Last, but not least, standards are needed for documentation of the performance and safety of these new products by setting up new test procedures. A step in this direction was done by the European Committee for Standardization to create a working group around smart textiles. Hopefully, more initiatives in this vein will be started in the near future to enhance the smart medical textile market.
For most of the developed countries such as China and the US, technical textiles contribute ~20% of the overall textile market, whereas in India technical textile accounts for ~12% of the overall textile market. The technical textile market is expected to rise to the similar levels driven by huge potential demand driven by rising health care sector and policy support by the government.
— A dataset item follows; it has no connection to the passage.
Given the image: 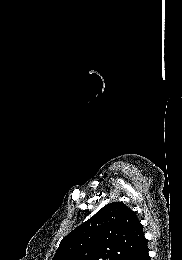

Furthermore, over FY13-16, the Meditech exports are expected to grow at a CAGR of 12% to reach INR8.7 billion in FY16. Out of the overall Meditech exports, surgical disposable exports are expected to grow at CAGR of 10% over FY13-16 to reach INR45.9 crores in FY16; surgical dressing will grow at 5% to reach INR383 crores inFY16.
The global Meditech industry is expected to reach the US $20.23 billion by 2022 from US$14.94 billion in 2014 The growth is primarily attributable to the rise in elderly population, ongoing technological advancements and increase in health consciousness.
Non-implantable products account for about 30% of the global medical textile industry on account of increasing incidence of injuries, rising prevalence of diabetes and obesity.The global sutures market was valued at US$2.80 billion in 2014 and is expected to reach US$3.59 billion by 2020, growing at a CAGR of 4.2% between 2014 and 2020. On the other hand, global hygiene product market will grow to US$78.9 billion, over 551 billion units, by 2018.
Hence, on the basis of all the research data it can be concluded that;
Scaffold might prove to be useful in near future in regenerating highly damaged bones and tissues if the experimentation with PEDOT:PSS is successful.
With an improvement in designs of SOCs along with the miniaturizing of sensors and actuators, viability and comfort of this system are on the rise. Thus, increasing the implementation of smart textile.